Scan the records below for the string "left" and return every line where it appears.

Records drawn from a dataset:
+ + + + + + +

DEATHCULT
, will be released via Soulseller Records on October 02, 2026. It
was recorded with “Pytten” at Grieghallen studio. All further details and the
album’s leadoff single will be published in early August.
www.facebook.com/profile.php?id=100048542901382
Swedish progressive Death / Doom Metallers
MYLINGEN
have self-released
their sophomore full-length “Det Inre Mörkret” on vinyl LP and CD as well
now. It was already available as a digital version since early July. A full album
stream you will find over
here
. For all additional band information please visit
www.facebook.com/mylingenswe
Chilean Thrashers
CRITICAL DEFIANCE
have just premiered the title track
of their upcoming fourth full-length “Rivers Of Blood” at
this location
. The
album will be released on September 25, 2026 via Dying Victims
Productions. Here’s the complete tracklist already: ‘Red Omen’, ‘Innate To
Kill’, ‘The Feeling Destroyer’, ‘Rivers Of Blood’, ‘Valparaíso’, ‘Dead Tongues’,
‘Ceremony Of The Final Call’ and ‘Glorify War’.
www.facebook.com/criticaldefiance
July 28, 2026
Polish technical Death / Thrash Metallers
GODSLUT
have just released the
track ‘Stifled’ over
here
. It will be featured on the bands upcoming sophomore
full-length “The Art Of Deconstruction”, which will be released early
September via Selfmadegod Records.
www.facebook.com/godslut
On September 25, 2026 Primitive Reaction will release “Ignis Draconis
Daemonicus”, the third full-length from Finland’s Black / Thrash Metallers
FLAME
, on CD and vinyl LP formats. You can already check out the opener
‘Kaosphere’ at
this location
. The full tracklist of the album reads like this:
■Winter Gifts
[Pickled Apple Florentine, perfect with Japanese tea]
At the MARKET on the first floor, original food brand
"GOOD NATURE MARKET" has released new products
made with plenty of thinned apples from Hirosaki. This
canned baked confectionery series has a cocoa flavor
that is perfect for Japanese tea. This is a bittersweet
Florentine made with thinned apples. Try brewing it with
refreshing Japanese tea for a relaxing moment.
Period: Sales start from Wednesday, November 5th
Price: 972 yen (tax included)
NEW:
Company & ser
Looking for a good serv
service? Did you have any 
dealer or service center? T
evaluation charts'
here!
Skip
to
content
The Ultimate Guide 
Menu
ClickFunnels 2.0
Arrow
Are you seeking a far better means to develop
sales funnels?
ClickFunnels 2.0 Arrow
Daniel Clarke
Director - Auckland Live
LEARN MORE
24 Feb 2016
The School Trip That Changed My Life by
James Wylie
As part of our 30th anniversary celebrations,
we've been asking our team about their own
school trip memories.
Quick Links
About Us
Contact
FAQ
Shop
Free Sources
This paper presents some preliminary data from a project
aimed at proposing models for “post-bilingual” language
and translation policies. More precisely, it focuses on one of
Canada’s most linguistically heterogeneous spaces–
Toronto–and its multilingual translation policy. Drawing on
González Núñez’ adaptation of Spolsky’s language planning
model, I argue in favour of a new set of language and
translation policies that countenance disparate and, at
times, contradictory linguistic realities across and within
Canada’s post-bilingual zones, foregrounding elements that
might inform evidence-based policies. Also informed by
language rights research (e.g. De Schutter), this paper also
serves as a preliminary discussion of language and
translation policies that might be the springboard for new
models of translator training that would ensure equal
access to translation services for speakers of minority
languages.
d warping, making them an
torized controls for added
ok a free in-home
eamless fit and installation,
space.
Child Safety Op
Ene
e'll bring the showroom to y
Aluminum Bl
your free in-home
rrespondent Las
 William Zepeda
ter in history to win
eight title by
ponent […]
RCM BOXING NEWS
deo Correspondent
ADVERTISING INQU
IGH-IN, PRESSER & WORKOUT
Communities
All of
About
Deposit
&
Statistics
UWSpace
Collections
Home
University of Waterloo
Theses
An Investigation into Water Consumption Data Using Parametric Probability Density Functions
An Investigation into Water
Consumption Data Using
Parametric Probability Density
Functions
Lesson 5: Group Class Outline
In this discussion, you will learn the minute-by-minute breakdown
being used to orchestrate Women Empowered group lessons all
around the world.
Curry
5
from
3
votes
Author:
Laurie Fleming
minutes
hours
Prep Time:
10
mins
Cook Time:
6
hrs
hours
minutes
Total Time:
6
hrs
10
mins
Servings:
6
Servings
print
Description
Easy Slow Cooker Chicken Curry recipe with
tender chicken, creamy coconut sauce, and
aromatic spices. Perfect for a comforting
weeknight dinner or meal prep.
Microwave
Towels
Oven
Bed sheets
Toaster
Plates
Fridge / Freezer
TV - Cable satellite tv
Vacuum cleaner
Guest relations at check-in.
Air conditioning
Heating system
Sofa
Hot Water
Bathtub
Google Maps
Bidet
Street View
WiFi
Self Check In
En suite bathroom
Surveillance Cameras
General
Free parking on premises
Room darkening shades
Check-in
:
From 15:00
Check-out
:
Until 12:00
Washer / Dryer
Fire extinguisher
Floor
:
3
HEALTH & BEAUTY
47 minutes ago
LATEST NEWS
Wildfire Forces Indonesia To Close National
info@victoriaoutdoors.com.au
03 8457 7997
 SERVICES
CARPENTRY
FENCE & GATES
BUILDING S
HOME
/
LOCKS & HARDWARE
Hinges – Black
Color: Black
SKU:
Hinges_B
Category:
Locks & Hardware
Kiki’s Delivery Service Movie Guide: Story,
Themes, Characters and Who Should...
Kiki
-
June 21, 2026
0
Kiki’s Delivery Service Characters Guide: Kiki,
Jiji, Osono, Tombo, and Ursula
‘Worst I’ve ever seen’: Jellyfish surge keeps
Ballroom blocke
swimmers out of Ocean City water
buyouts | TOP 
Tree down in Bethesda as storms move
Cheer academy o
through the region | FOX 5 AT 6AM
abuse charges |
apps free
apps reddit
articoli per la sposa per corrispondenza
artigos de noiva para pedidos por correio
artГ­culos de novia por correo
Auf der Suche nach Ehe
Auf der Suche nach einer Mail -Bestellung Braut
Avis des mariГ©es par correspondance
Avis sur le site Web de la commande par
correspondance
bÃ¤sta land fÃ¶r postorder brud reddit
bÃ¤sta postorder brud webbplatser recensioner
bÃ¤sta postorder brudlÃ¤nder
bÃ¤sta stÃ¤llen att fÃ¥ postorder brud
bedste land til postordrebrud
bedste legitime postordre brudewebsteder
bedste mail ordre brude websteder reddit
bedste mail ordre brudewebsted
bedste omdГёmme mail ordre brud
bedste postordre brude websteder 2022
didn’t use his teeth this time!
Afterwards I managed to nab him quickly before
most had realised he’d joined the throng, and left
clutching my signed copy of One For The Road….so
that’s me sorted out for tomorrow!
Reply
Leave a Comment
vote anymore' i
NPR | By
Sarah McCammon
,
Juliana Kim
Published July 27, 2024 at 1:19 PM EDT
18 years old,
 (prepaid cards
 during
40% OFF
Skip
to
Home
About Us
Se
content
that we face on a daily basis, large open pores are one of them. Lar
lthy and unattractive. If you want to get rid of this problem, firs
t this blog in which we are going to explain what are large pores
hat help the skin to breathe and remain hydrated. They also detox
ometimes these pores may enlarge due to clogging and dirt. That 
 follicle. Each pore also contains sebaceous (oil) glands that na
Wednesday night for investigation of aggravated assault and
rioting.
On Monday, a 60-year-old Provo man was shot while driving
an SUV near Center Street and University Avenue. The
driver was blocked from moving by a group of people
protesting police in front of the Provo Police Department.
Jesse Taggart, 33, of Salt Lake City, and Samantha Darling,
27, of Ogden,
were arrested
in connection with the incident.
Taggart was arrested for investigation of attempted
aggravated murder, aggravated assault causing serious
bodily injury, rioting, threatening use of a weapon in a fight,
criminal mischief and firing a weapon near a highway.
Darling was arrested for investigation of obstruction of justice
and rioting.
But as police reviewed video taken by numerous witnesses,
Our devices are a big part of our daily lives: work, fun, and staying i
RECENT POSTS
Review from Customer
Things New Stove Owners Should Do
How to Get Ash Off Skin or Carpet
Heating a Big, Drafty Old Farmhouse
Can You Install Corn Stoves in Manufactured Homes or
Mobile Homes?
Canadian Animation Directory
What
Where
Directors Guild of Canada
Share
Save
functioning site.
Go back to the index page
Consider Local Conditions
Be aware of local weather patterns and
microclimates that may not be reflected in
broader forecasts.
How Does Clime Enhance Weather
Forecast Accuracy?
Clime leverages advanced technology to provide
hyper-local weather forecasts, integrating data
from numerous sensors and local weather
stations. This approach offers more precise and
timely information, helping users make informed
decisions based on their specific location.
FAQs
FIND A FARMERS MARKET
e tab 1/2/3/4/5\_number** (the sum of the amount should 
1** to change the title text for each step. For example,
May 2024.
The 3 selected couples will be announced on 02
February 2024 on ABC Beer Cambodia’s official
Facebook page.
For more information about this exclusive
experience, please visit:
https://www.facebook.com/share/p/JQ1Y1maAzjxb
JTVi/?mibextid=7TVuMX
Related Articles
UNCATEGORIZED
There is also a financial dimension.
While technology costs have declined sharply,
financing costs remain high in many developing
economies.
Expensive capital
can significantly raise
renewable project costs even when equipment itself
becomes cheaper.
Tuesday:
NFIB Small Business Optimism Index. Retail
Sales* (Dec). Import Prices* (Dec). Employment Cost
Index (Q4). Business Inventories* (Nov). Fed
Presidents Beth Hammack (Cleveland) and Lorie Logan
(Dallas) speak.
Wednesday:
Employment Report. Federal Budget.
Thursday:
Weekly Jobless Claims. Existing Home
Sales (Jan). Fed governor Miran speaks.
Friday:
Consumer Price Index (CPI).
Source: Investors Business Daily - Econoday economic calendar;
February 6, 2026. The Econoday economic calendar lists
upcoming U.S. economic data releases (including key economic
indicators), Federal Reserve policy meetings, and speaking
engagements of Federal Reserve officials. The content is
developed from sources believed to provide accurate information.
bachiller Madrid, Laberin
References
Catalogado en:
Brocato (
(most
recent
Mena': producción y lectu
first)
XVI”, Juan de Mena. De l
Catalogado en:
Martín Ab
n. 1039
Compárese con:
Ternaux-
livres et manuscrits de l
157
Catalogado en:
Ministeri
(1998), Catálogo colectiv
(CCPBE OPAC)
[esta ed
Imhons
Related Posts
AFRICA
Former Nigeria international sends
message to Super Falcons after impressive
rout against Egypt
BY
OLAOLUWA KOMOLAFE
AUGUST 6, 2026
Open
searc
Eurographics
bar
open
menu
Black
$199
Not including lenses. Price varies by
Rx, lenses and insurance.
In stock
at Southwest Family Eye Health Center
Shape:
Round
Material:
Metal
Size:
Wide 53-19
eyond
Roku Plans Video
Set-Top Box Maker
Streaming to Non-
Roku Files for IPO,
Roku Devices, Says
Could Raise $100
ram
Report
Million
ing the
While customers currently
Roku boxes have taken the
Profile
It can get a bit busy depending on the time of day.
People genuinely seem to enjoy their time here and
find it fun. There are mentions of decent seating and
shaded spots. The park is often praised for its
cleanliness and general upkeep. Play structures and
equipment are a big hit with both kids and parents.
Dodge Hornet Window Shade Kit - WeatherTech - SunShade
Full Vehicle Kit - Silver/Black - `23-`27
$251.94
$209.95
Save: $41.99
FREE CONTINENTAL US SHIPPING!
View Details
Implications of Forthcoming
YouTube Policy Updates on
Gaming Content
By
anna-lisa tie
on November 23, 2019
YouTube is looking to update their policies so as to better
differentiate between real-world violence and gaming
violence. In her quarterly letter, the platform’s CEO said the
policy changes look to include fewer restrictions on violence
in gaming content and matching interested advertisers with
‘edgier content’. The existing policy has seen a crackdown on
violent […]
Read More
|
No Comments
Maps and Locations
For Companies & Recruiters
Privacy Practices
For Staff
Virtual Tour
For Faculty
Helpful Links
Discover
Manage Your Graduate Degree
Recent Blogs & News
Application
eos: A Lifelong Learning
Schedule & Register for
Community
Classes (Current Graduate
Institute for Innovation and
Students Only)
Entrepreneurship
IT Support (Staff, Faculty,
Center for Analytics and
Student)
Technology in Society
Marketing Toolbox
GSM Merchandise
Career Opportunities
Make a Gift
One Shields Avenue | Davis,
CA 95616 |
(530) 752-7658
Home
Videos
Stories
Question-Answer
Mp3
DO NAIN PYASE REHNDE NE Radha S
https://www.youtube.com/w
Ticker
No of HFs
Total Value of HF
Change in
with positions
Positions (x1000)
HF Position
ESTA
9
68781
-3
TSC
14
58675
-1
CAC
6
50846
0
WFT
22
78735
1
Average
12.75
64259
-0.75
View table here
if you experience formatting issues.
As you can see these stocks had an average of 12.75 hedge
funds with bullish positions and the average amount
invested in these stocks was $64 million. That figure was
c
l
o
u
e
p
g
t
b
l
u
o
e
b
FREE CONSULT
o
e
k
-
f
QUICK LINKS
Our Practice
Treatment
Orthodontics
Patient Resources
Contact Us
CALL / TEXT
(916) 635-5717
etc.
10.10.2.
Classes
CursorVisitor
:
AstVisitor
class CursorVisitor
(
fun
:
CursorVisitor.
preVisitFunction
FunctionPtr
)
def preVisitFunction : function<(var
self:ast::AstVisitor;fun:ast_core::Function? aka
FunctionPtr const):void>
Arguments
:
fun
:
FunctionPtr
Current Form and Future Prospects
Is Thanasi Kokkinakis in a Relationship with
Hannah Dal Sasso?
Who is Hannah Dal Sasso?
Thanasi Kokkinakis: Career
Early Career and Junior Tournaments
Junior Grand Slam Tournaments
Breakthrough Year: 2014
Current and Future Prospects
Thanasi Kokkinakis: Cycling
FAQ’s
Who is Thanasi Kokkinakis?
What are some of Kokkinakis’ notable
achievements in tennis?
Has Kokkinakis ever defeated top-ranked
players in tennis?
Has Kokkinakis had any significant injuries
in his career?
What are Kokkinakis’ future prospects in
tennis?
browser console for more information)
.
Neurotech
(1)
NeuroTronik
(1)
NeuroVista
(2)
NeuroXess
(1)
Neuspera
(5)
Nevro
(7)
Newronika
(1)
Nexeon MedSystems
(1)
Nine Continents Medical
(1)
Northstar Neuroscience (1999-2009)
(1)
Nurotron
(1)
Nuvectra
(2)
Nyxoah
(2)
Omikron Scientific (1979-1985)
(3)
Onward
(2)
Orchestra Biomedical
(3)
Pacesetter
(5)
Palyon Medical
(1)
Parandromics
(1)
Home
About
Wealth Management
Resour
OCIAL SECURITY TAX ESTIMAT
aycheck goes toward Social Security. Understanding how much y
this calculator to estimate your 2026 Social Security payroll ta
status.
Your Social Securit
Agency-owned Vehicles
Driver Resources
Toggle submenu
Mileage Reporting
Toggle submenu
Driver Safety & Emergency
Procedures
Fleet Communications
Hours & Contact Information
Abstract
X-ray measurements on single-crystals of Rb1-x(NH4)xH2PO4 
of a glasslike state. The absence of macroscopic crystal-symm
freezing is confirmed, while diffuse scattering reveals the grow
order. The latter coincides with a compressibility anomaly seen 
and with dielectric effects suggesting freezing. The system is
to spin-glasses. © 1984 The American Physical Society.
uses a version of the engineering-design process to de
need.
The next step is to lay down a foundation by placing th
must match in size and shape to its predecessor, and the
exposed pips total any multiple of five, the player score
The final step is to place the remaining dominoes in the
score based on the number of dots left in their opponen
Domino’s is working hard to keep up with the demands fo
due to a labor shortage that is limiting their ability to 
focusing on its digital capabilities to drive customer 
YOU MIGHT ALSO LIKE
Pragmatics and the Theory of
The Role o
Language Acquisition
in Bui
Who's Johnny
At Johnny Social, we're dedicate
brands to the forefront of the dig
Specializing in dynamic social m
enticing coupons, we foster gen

+ + + + + + +

• [ANSWER TO THIS TASK]:
most had realised he’d joined the throng, and left
score based on the number of dots left in their opponen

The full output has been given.